Additionally, the ESS values for all parameters are “substantially large”. There is no “one size fits all” cutoff for what indicates a “good” ESS, as it depends on the objective of the study, how complicated the model is, and how much degree of Monte Carlo error you’re willing to accept in your estimates. ESS values that are low (e.g., 100 or less), together with Rhat values close to or above 1.1 can indicate inadequate convergence and/or mixing of the MCMC chains, in which case one may want to run the model longer. Generally when fitting spatial occupancy models, the detection parameters will mix and converge faster than the occupancy parameters (assuming an adequate amount of replication to separate occupancy from detection, which may not be true with a very small number of replicates). In particular, the spatial decay parameters and the occupancy intercepts may show slow mixing and/or convergence, which I discuss more in depth below as to what to do in this case.
In addition to using the Rhat and ESS values presented by the
summary()
output, we strongly suggest further exploration
of the MCMC chains via visual inspection of traceplots. While Rhat and
ESS are effective summaries that provide a good indication of the
convergence (i.e., Rhat) and mixing (i.e., ESS) of the models, they are
of course summarizing a full posterior distribution with a single
numeric value, and thus visual assessments will also be of use. In the
fitted model object (here saved as out
), the list
components that end in samples
contain the MCMC samples for
the different parameters in the model. Many of these objects are saved
as MCMC objects, so we can directly use coda::plot()
or
other functions to generate traceplots of the MCMC chains. For the MCMC
parameters that are stored as three-dimensional arrays (e.g., the latent
occurrence values), you’ll need to plot only two dimensions at a time
using the basic coda
functionality.
# Species-specific intercepts
plot(out$beta.samples[, 1:7], density = FALSE)
# Species-specific covariate effects
plot(out$beta.samples[, 8:14], density = FALSE)
When running a model in spOccupancy
with multiple
chains, the MCMC sampls from each chain will be appended to each other
in a single MCMC object rather than a list, which is why you don’t see
three chains plotted on top of each other in the corresponding plots.
This may not be ideal for visualization purposes, but it helps with
extraction and manipulation of the samples.
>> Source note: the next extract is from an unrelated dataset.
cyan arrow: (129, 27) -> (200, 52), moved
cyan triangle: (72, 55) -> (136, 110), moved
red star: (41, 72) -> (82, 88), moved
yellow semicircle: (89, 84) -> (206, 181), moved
In v0.7.2, I added in a
simple plot()
function that allows you to quickly generate
traceplots where multiple chains are plotted on top of each other for
most parameters in a spOccupancy
model object.
plot(out, 'lambda', density = FALSE)
Here we see all species-specific intercept and covariate effects appear to have converged, with substantial variability in how well the chains have mixed for the different species. Generally, mixing appears better for the covariate effect than the intercept.
# Spatial decay parameter
plot(out, 'theta', density = FALSE)
Overall, all Rhat values are less than 1.1, effective sample sizes are decently large for the model parameters, and the traceplots show convergence and good mixing for the parameters. We would consider this model suitably converged and move on with our analysis and interpretation of the results. If our objectives focused heavily on interpreting the species-specific intercepts and covariate effects (and particularly the uncertainty associated with them), we may run the chain a bit longer/save more posterior MCMC samples to increase our effective sample size and thus be more confident in the accuracy of our uncertainty measurements for these parameters.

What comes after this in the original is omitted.